Something is out there. Something cruel and evil is feeding on the memories, erasing them from the hearts and minds of people like Patty and Monk and others.
Ink is the story of a few lonely, damaged people hunting for a memory thief. When all you have are memories, there is no greater horror than forgetting.
My Review:
This book was such a great read! I loved the concept of it, of someone stealing memories through the tattoos that were like a touchstone for said memories. And what we do when we lose those important memories. It was such a great read!
This book is so fast paced. The chapters are sometimes only a page or two, while others are a little bit longer, but there's over 100 chapters. So it was so quick and easy to read this book, and I thought it was a good writing choice.
The writing was a little much sometimes, for me. I don't know how to describe it really. It's like I went into a daze, or something, because I would get into this state reading this book, and the moment would written in this way, and I glossed over it.

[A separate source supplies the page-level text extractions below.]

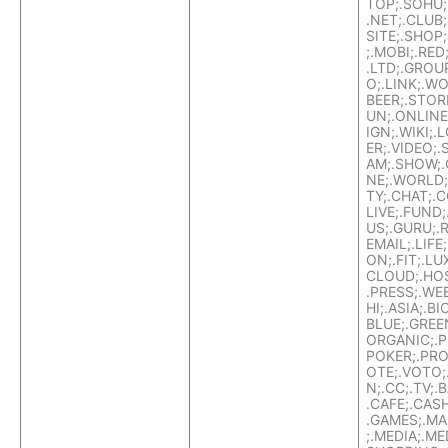
TOP;.SOHU;
.NET;.CLUB;.
SITE;.SHOP;
;.MOBI;.RED
.LTD;.GROUP
O;.LINK;.WO
BEER;.STORE
UN;.ONLINE
IGN;.WIKI;.
ER;.VIDEO;.
AM;.SHOW;.
NE;.WORLD;
TY;.CHAT;.
LIVE;.FUND;
US;.GURU;.R
EMAIL;.LIFE
ON;.FIT;.LU
CLOUD;.HOS
.PRESS;.WE
HI;.ASIA;.BI
BLUE;.GREE
ORGANIC;.PE
POKER;.PRO
OTE;.VOTO;
N;.CC;.TV;.
.CAFE;.CASH
.GAMES;.MA
;.MEDIA;.ME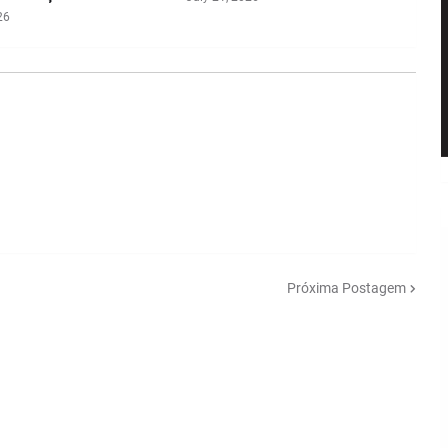
26
Próxima Postagem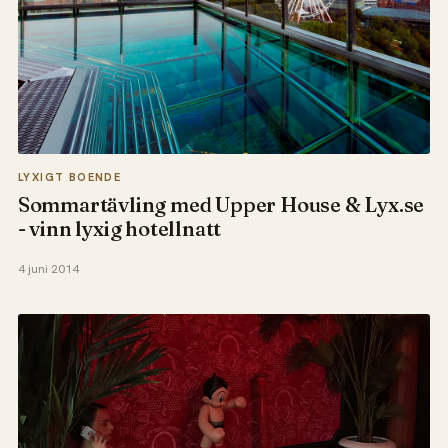
LYXIGT BOENDE
Sommartävling med Upper House & Lyx.se
- vinn lyxig hotellnatt
4 juni 2014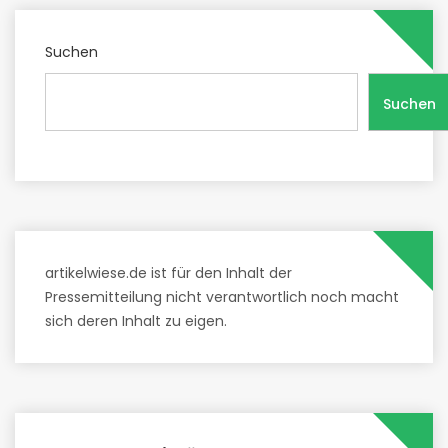
Suchen
Suchen
artikelwiese.de ist für den Inhalt der
Pressemitteilung nicht verantwortlich noch macht
sich deren Inhalt zu eigen.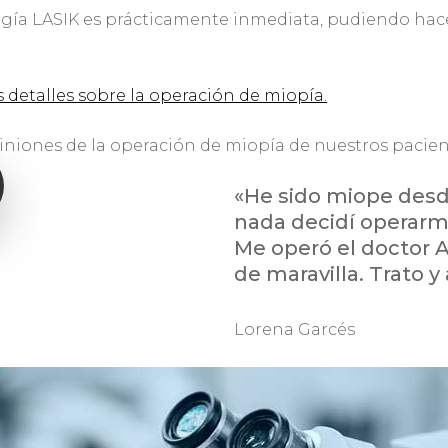
irugía LASIK es prácticamente inmediata, pudiendo hace
 detalles sobre la operación de miopía.
iniones de la operación de miopía de nuestros pacien
«He sido miope des
nada decidí operarme
Me operó el doctor A
de maravilla. Trato y
Lorena Garcés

I just couldn't understand it, so I avoided it, I guess is the right way to describe it.
One thing that I loved was that we got interludes from the bad guy, in brief periods of his life, as he was growing up, as he was learning how to use his abilities. So we know how he's doing it, and watching the good guys figure it out was really great. It also made it so easy to despise him, so reading that ending was just perfect and so satisfying!